Champion du monde et vice-champion olympique de taekwondo, Abdoulrazak Alfaga, 26 ans, vise désormais la médaille d’or l'été prochain à Tokyo pour devenir le premier champion olympique de son pays, l'un des plus pauvres du monde.

Taekwondoïste caché

Si vous n’êtes pas fan d'arts martiaux, son nom ne vous dit peut-être pas grand-chose. Mais au Niger, "Alfa", 26 ans, est LE champion qui fait vibrer tout un peuple. Rien pourtant ne prédisposait le jeune Abdoulrazak Alfaga à devenir une vedette de Taekwondo. Petit, ses parents lui interdisaient de pratiquer ce sport de combat, son père ayant été marqué par la mort d'un cousin, victime d'un accident cardiaque après un entraînement. Lors d’un séjour chez son oncle au Bénin, ce dernier l'y remet sans rien dire à ses parents. De retour au Niger, il continue de faire face à l’opposition de sa mère qui lui confisque sa tenue. Il pratiquera donc en cachette jusqu’à l’âge de 16 ans et participera même à des compétitions.
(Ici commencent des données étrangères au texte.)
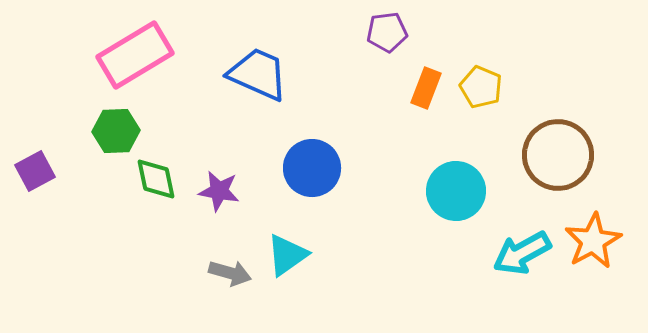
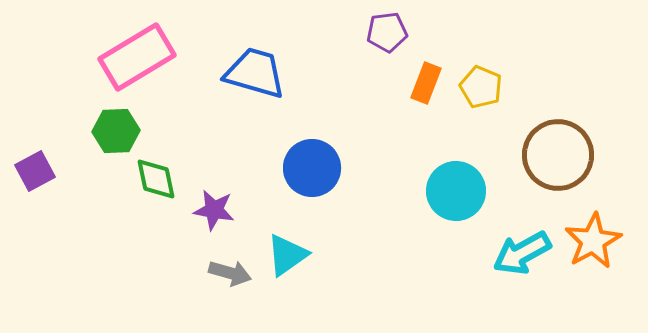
pink rectangle: moved 2 px right, 2 px down
blue trapezoid: moved 3 px left, 1 px up; rotated 8 degrees counterclockwise
orange rectangle: moved 5 px up
purple star: moved 5 px left, 19 px down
Quand je gagnais des médailles, je les cachais pour ne pas que ma mère les voit

Abdoulrazak Alfaga, champion nigérien de Taekwondo

à l'AFP

 Mais en 2011, sa mère apprend qu’il est sélectionné par l’équipe nationale. Elle finit par lui donner son feu vert à une condition : "OK, mais tu n’as pas droit à l’erreur."

Champion international

Alfaga perce sur la scène internationale à partir de 2012 et remporte l'or aux Jeux africains trois ans plus tard à l’âge de 21 ans. Doté d'un physique exceptionnel (2,07 m pour 98 kg), très assidu aux entraînements, le sportif voit ses performances soutenues par l'Etat nigérien qui finance son entraînement à Friedrichschafen, dans le sud de l'Allemagne.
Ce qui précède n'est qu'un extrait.